There was continuing unrest in Wallachia and Moldovia in the mid C19th. After the Crimea War, Wallachia and Moldovia formed a union in 1859 and were ruled by a single government with the capital in Bucharest. Peasants were given land. Educational reform made primary education compulsory and free, Universities were founded in Bucharest and Iasi.

Restriction on Romanians entering and living in the Saxon towns were eased at the end of the C19th. Many new Orthodox churches were built.

There were elections for a ruler and National Assembly. Alexandru Ioan Cuza was appointed ruler but only lasted six years. He began a series of reforms but found it difficult to make changes as he was thwarted by continuous power struggle. He abdicated in 1865. The European powers decided that a foreign prince should become king as he would be impartial and above local power struggles. Prince Karl of Hohenzollern-Sigmaringen a cousin of the German Emperor, was crowned Carol I with his wife Elisabeth. In 1881, Wallachia and Moldavia gained their independence from the Ottoman Empire and proclaimed themselves as the Kingdom of Romania.

Carol was followed by his nephew Ferdinand in 1914, who he adopted as Carol and Elisabeth only had one child, a daughter who died aged three. Ferdinand was married to Marie, a grand daughter of Queen Victoria.

Romania remained neutral in the First World War until 1916 when France asked it to join the Allies in support of Romania’s territorial claims to parts of Transylvania. Romania declared war against the Austro-Hungarian Empire. Fighting was fierce and the Romanian army suffered devastating losses during the war. After the breakup of the Austro-Hungarian Empire after the First World War, Transylvania along with Bucovina and Bessarabia joined Wallachia and Moldavia as part of a Greater Romania. There followed a period of modernisation and industrialisation. Romania was the fourth largest exporter of grain in the world and a major exporter of oil.

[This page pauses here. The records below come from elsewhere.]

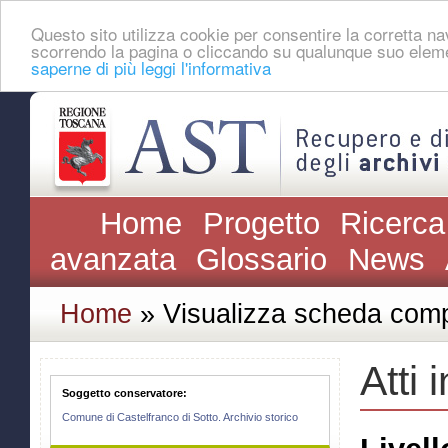
Questo sito utilizza cookie per consentire la corretta 
scorrendo la pagina o cliccando su qualunque suo eleme
saperne di più leggi l'informativa
Home
Progetto
Ricerca
avanzata
Glossario
News
Home
» Visualizza scheda comp
Atti 
Soggetto conservatore:
Comune di Castelfranco di Sotto. Archivio storico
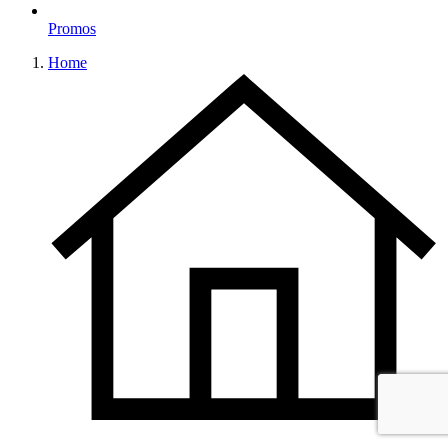
Promos
Home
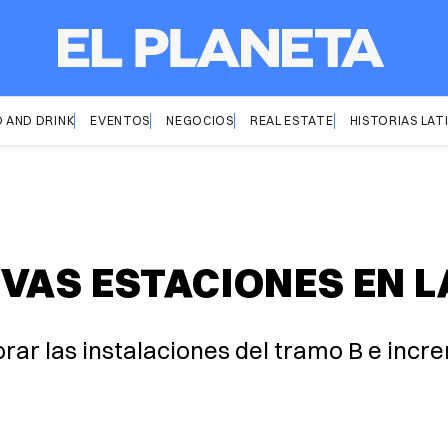
 AND DRINK
EVENTOS
NEGOCIOS
REAL ESTATE
HISTORIAS LAT
VAS ESTACIONES EN L
ar las instalaciones del tramo B e incre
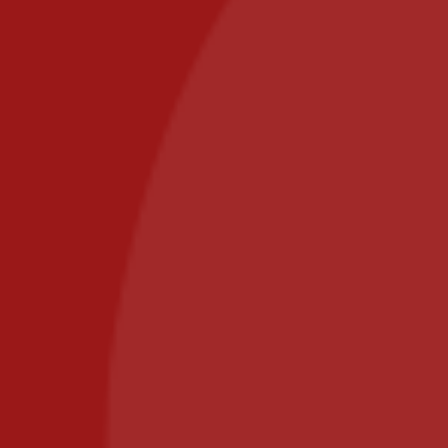
Zones de livraison
Paiement sécurisé
Contact
commande@il-posto-restaurant.fr
E-mail :
PIZZA IL POSTO, 58 RUE DE PARIS 77700 BAILLY
ROMAINVILLIERS
Appelez-nous au : 01.64.63.26.26
Il Posto Pizza
2025
Recommended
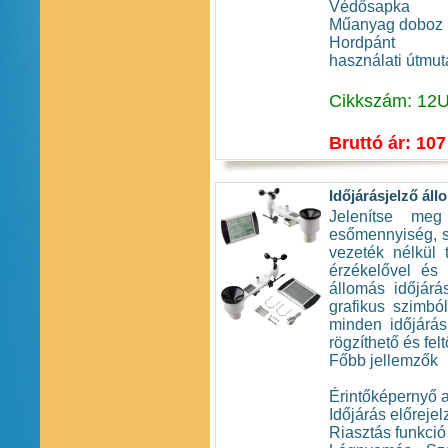
Védősapka
Műanyag doboz
Hordpánt
használati útmut
Cikkszám: 12
Bruttó ár: 107
Időjárásjelző ál
Jelenítse meg 
esőmennyiség, sz
vezeték nélkül 
érzékelővel és 
állomás időjárá
grafikus szimbó
minden időjárás
rögzíthető és felt
Főbb jellemzők
Érintőképernyő 
Időjárás előreje
Riasztás funkció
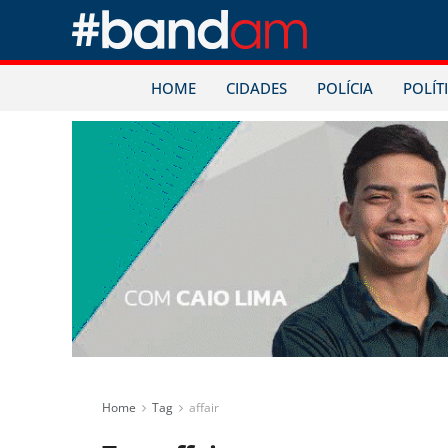
HOME
CIDADES
POLÍCIA
POLÍT
Home
Tag
affair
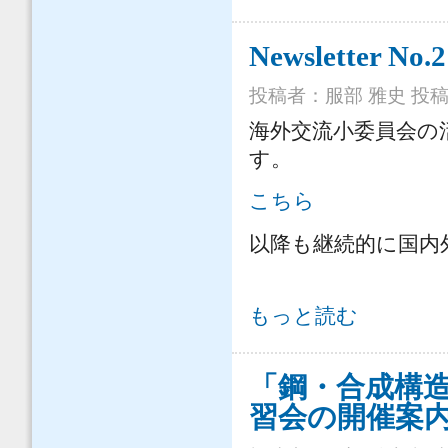
Newsletter No.2
投稿者：
服部 雅史
投稿日
海外交流小委員会の活動
す。
こちら
以降も継続的に国内
Newsletter No.2 について
もっと読む
「鋼・合成構造
習会の開催案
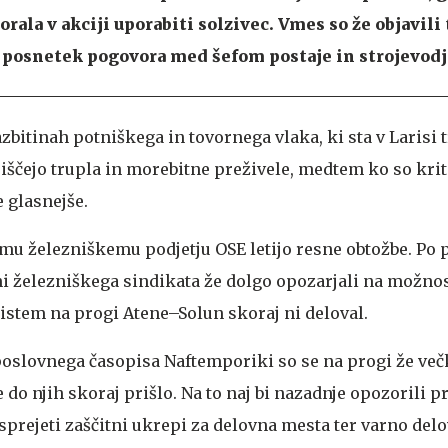
morala v akciji uporabiti solzivec. Vmes so že objavili
 posnetek pogovora med šefom postaje in strojevodj
azbitinah potniškega in tovornega vlaka, ki sta v Larisi t
 iščejo trupla in morebitne preživele, medtem ko so kri
e glasnejše.
u železniškemu podjetju OSE letijo resne obtožbe. Po 
i železniškega sindikata že dolgo opozarjali na možnos
istem na progi Atene–Solun skoraj ni deloval.
oslovnega časopisa Naftemporiki so se na progi že več
e do njih skoraj prišlo. Na to naj bi nazadnje opozorili p
sprejeti zaščitni ukrepi za delovna mesta ter varno delo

Romania was left isolated after the fall of France in 1940. Although they tried to remain neutral, the USSR reoccupied Bessarabia which they had owned before it became part of Greater Romania. The northern part of Bucovina was annexed by the Ukraine. Romania was forced to cede part of northern Transylvania to Hungary and part of the south east of the country to Bulgaria. This led to widespread demonstrations and Carol II was forced to abdicate in favour of his son Michael. German troops entered Romania in 1942, as they wanted to secure the Romania oil fields for Germany. Thousands of Jews and Roma were massacred. In 1944, the Soviet Red Army crossed the border into Romania, who then changed sides and fought with the Allies against Nazi Germany.

The Paris Treaty in 1947 returned northern Transylvania to Romania but not Bessarabia or the south western part lost to Bulgaria. King Michael was forced to abdicate in 1947 and into exile. His properties were seized and he was stripped of his Romanian citizenship. Romania was proclaimed a republic and remained under direct and military control of the USSR. After the negotiated retreat of the Soviet troops, Nicolae Ceauşescu took over as General Secretary of the Romanian Communist Party and leader of the country from 1965 until his overthrow and execution in 1989.

He imposed a harsh rule of no freedom of speech or thought, no religion, arts or tradition. Ceauşescu wanted to turn Romania from an agricultural community to an industrial based one. The state seized ownership of the land and set up large communal farms. Factories were built on the outskirts of the towns. He encouraged to move from the country to the towns and had a black list of villages he thought unimportant. As part of a policy of egalitarianism, he began to demolish many houses and replaced them with large apartment blocks.

One sixth of Bucharest was demolished to build the Palace of Parliament as part of his megalomania to bring all the different government ministries under his direct control.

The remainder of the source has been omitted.